Matschies Führungsanspruch Die SPD, das zickige Kind
02.09.2009, 10:52 UhrErinnern Sie sich noch an Gerhard Schröders realsatirischen Auftritt nach der Bundestagswahl 2005? In der Elefantenrunde polterte der Noch-Kanzler kräftig los, verteilte stramme Medien-Schelte, hielt "meine SPD" für den Wahlsieger und reklamierte trotz des zweiten Platzes die Regierungsbildung für sich. Das Studio muss testosterongeschwängert gewesen sein, so viel steht fest.

Dicker Daumen, aber nicht gewonnen: Matschie.
(Foto: AP)
Was Schröder kann, kann ich schon lange, muss sich Christoph Matschie nach der Wahl in Thüringen gedacht haben. Der Landeschef der SPD würde gern Ministerpräsident werden, auch in einer Koalition mit den Linken. Jedoch fehlen ihm satte neun Prozent auf das andere Rot, um einen echten Anspruch darauf zu haben. Denn traditionell stellt die stärkste Fraktion einer Koalition den Regierungschef. Und das ist auch richtig so. Der Schwanz wedelt schließlich nicht mit dem Hund, um mal einen berühmten Basta-Kanzler zu zitieren. Und sogar Guido Westerwelle weiß, dass er niemals Kanzler wird, solange er in der FDP ist. Man kann es drehen und wenden, wie man will: In einer rot-roten Koalition in Erfurt sollte die Linke den Ministerpräsidenten stellen. Das käme in dem Fall dem Wählerwillen am nächsten.
Peinliche Posse
Die SPD kennt die Gepflogenheiten des Parlamentarismus natürlich – aber sie hat Probleme, ihren Status, ihre Vergangenheit loszulassen. Und das vor allem natürlich gegenüber einer von Kanzler Schröder dank der Agenda 2010 im politischen Zirkus erst so richtig stark gemachten Linken. Es kann nicht sein, was nicht sein darf. Es kann nicht sein, dass die SPD ein Junior-Partner der Linken ist. Schließlich ist die SPD doch eine alte Tante. Und so mischt sich sogar Kandidat Steinmeier in die peinliche Posse ein und sagt, Matschies Anspruch sei "vielleicht ungewöhnlich", aber dennoch glaubwürdig. Glaubwürdig aber wäre, mit den Fakten zu arbeiten, die der Wähler vorgegeben hat. Und glaubwürdig wäre, nicht weiter herumzuzicken wie ein bockiges Kind, dem die Geschenke nicht gefallen.
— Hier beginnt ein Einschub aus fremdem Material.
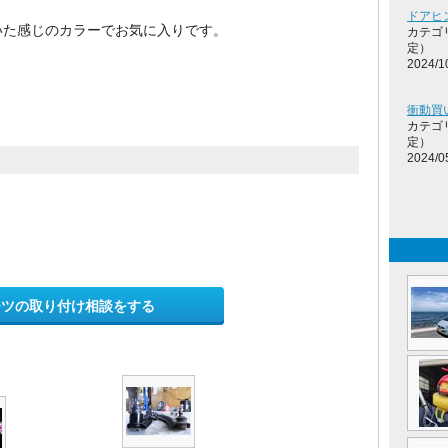
ドアヒ
いた感じのカラーでお気に入りです。
カテゴ
定）
2024/1
・
衝動買
カテゴ
定）
2024/0
ーツの取り付け相談をする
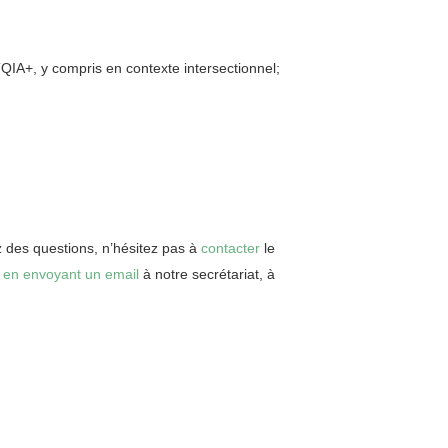
IA+, y compris en contexte intersectionnel;
z des questions, n’hésitez pas à
contacter
le
u
en envoyant un email
à notre secrétariat, à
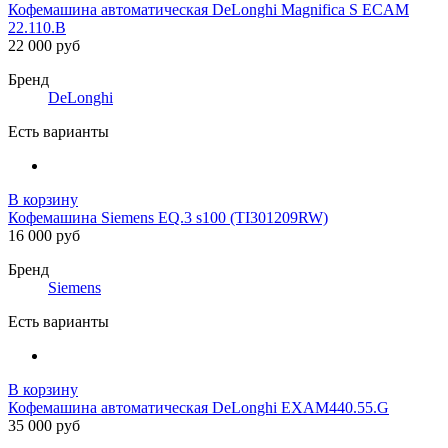
Кофемашина автоматическая DeLonghi Magnifica S ECAM
22.110.B
22 000 руб
Бренд
DeLonghi
Есть варианты
В корзину
Кофемашина Siemens EQ.3 s100 (TI301209RW)
16 000 руб
Бренд
Siemens
Есть варианты
В корзину
Кофемашина автоматическая DeLonghi EXAM440.55.G
35 000 руб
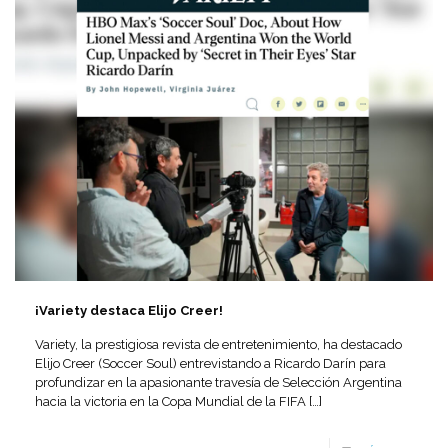
¡Variety destaca Elijo Creer!
Variety, la prestigiosa revista de entretenimiento, ha destacado
Elijo Creer (Soccer Soul) entrevistando a Ricardo Darín para
profundizar en la apasionante travesía de Selección Argentina
hacia la victoria en la Copa Mundial de la FIFA
[…]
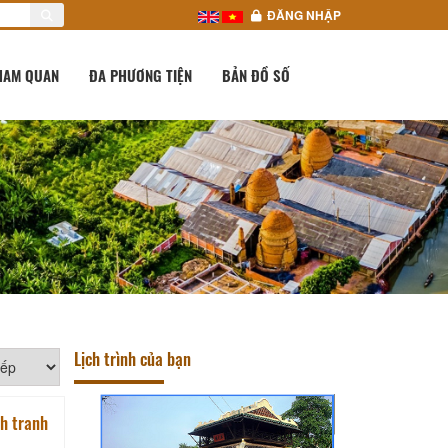
ĐĂNG NHẬP
HAM QUAN
ĐA PHƯƠNG TIỆN
BẢN ĐỒ SỐ
Lịch trình của bạn
nh tranh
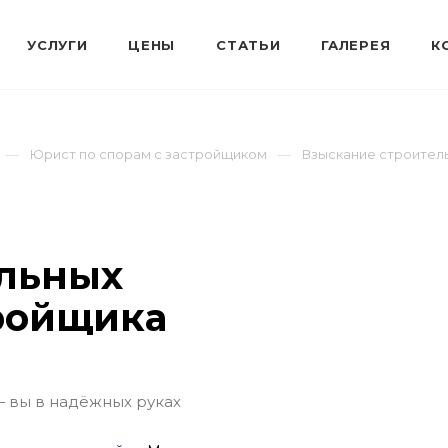
Юрист по спорам с застройщиком
Взыскание строител
ельных
тройщика
— вы в надёжных руках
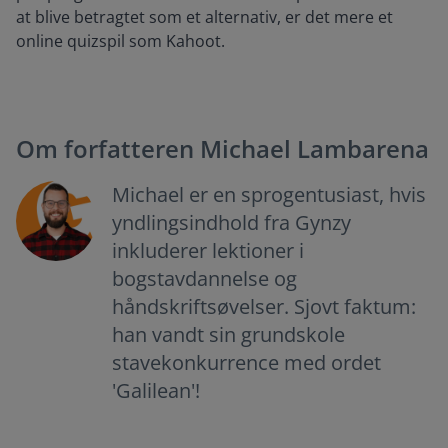
at blive betragtet som et alternativ, er det mere et
online quizspil som Kahoot.
Om forfatteren
Michael Lambarena
Michael er en sprogentusiast, hvis
yndlingsindhold fra Gynzy
inkluderer lektioner i
bogstavdannelse og
håndskriftsøvelser. Sjovt faktum:
han vandt sin grundskole
stavekonkurrence med ordet
'Galilean'!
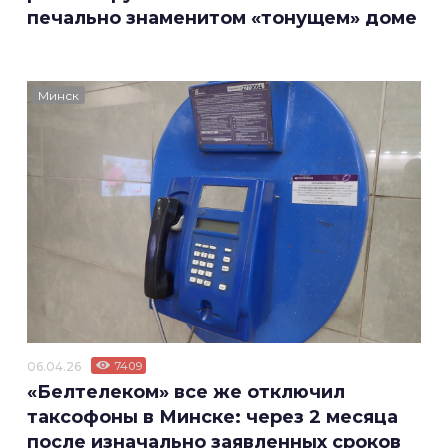
печально знаменитом «тонущем» доме
Минск
06.04.26
7409
«Белтелеком» все же отключил
таксофоны в Минске: через 2 месяца
после изначально заявленных сроков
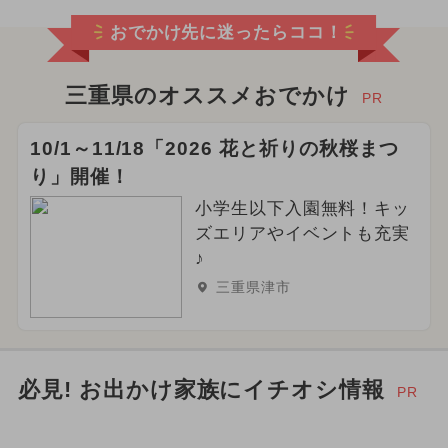
おでかけ先に迷ったらココ！
三重県のオススメおでかけ
PR
10/1～11/18「2026 花と祈りの秋桜まつ
り」開催！
小学生以下入園無料！キッ
ズエリアやイベントも充実
♪
三重県津市
必見! お出かけ家族にイチオシ情報
PR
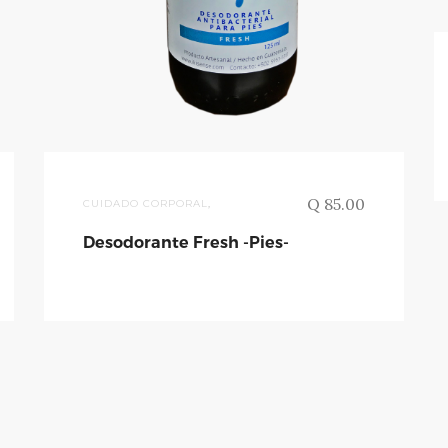
Q 85.00
CUIDADO CORPORAL
,
Desodorante Fresh -Pies-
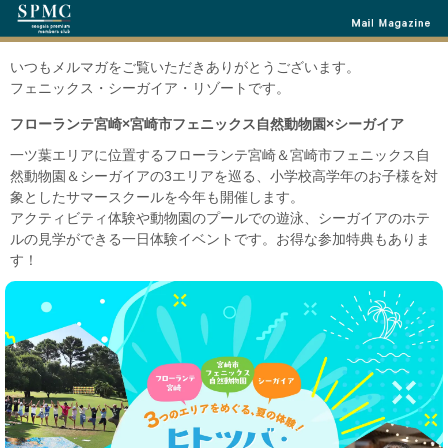
いつもメルマガをご覧いただきありがとうございます。
フェニックス・シーガイア・リゾートです。
フローランテ宮崎×宮崎市フェニックス自然動物園×シーガイア
一ツ葉エリアに位置するフローランテ宮崎＆宮崎市フェニックス自
然動物園＆シーガイアの3エリアを巡る、小学校高学年のお子様を対
象としたサマースクールを今年も開催します。
アクティビティ体験や動物園のプールでの遊泳、シーガイアのホテ
ルの見学ができる一日体験イベントです。お得な参加特典もありま
す！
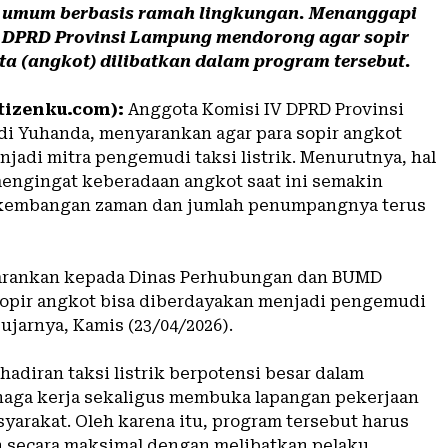
i umum berbasis ramah lingkungan. Menanggapi
t, DPRD Provinsi Lampung mendorong agar sopir
a (angkot) dilibatkan dalam program tersebut.
tizenku.com):
Anggota Komisi IV DPRD Provinsi
i Yuhanda, menyarankan agar para sopir angkot
njadi mitra pengemudi taksi listrik. Menurutnya, hal
mengingat keberadaan angkot saat ini semakin
rkembangan zaman dan jumlah penumpangnya terus
 sarankan kepada Dinas Perhubungan dan BUMD
 sopir angkot bisa diberdayakan menjadi pengemudi
” ujarnya, Kamis (23/04/2026).
kehadiran taksi listrik berpotensi besar dalam
aga kerja sekaligus membuka lapangan pekerjaan
yarakat. Oleh karena itu, program tersebut harus
 secara maksimal dengan melibatkan pelaku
Auslaufmodell Althaus: Wie lange kann er sich noch halten?
(Foto: dpa)
Christoph Matschie selbst war es, der sich in die Zwickmühle gebracht hat. Ministerpräsident Althaus ohne die Hilfe der Linken abzulösen – wie sollte das gehen? Der Wortbruch war programmiert. Nun muss ihm ausgerechnet die CDU aus der Patsche helfen. Althaus, der 11,8 Prozent und durch die boulevardesken Spielereien mit seinem Ski-Unfall jede Menge Vertrauen verloren hat, ist wohl nicht zu halten. Wenn sich die Reform-Kräfte in der Thüringer CDU jetzt durchsetzen, was nicht schwer sein sollte angesichts des Wahlergebnisses, wird das Land schwarz-rot und Matschie kommt mit einem blauen Auge davon. Die Sozialdemokraten müssen aber den letzten Rest Hoffnung, dass die Linke ein temporäres Ost-Phänomen ist, endlich begraben.